The sum of all the 4-digit distinct numbers that can be formed with the digits 1, 2, 2 and 3 is:

We need to find the sum of all 4-digit distinct numbers formed using the digits 1, 2, 2, 3. Since two digits are identical (the two 2's), we must be careful about counting distinct arrangements.

The total number of 4-digit arrangements of {1, 2, 2, 3} is $$\frac{4!}{2!} = 12$$ distinct numbers.

To find their sum, we calculate the contribution of each digit to each place value (thousands, hundreds, tens, units).
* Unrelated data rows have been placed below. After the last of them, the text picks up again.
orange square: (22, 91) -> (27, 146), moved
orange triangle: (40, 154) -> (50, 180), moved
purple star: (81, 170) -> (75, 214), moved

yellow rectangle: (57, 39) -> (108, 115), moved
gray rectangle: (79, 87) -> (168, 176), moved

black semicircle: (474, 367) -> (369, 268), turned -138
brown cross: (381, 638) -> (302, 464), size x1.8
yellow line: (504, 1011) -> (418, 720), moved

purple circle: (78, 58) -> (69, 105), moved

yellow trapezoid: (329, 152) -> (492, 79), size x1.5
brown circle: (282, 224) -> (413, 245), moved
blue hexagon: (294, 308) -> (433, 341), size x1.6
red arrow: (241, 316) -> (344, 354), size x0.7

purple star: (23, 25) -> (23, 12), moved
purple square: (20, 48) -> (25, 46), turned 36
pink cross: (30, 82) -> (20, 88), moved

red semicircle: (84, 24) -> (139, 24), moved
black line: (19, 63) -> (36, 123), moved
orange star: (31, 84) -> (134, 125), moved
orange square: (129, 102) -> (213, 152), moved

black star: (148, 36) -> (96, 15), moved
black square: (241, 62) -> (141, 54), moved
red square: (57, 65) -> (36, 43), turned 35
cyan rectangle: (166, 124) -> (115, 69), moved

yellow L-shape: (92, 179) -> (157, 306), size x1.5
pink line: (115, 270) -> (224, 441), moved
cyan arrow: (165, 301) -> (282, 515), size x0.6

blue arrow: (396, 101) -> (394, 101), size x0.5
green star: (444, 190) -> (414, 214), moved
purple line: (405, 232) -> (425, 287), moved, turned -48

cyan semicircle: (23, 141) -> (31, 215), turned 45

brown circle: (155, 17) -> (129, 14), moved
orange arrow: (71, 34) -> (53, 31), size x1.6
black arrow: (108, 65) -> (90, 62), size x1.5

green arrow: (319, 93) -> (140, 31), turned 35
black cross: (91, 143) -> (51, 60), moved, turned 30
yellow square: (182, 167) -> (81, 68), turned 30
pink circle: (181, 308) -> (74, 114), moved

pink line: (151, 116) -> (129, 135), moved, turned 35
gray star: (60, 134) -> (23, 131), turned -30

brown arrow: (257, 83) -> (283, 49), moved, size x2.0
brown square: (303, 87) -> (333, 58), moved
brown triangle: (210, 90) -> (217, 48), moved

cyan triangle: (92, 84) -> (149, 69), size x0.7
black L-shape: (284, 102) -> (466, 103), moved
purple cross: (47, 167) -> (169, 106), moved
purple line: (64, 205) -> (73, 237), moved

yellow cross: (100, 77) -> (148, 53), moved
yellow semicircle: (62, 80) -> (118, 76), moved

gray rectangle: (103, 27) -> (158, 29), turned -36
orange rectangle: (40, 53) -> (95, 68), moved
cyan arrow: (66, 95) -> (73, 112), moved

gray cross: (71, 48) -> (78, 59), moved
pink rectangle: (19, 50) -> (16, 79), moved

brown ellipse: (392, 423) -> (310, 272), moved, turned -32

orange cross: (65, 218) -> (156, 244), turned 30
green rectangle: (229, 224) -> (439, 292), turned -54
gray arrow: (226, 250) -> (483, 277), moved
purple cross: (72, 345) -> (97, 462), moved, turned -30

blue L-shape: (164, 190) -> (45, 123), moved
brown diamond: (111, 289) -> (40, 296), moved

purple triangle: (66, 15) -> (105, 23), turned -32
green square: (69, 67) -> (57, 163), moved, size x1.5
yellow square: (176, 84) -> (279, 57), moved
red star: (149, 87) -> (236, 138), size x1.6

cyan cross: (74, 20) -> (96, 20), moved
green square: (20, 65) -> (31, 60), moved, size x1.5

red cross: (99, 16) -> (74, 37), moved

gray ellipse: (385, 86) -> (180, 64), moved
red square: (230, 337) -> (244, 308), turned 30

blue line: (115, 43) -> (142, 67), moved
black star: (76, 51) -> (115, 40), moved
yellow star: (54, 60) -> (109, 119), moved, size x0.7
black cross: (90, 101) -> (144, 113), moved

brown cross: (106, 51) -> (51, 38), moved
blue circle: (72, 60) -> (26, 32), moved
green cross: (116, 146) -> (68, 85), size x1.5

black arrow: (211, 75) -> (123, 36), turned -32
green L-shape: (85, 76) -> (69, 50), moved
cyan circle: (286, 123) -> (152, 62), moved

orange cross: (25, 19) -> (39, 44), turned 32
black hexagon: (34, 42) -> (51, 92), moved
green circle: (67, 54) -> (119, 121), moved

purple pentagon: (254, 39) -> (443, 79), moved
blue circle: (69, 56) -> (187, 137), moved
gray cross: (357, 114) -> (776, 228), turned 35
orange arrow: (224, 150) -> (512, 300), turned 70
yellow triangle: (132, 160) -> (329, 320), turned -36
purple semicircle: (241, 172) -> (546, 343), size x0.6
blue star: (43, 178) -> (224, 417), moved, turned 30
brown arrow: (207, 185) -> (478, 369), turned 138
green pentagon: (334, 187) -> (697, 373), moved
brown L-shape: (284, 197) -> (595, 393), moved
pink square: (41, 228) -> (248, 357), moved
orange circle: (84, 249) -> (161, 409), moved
For any fixed position, we count how many times each digit appears there across all 12 arrangements.

For digit 1: We fix 1 in a position, and arrange {2, 2, 3} in the remaining 3 positions, giving $$\frac{3!}{2!} = 3$$ arrangements. So digit 1 appears 3 times in each position.

For digit 3: Similarly, fix 3 in a position and arrange {1, 2, 2}, giving $$\frac{3!}{2!} = 3$$ arrangements. So digit 3 appears 3 times in each position.

For digit 2: Since there are two 2's, fix one 2 in a position and arrange the remaining {1, 2, 3} in 3 positions, giving $$3! = 6$$ arrangements. But since both 2's are identical, this already counts correctly. So digit 2 appears 6 times in each position.

We can verify: $$3 + 6 + 3 = 12$$ total appearances per position, which matches our 12 distinct numbers.

The digit sum contribution per position is $$3 \times 1 + 6 \times 2 + 3 \times 3 = 3 + 12 + 9 = 24$$.

The total sum is $$24 \times (1000 + 100 + 10 + 1) = 24 \times 1111 = 26664$$.

The answer is Option A: $$26664$$.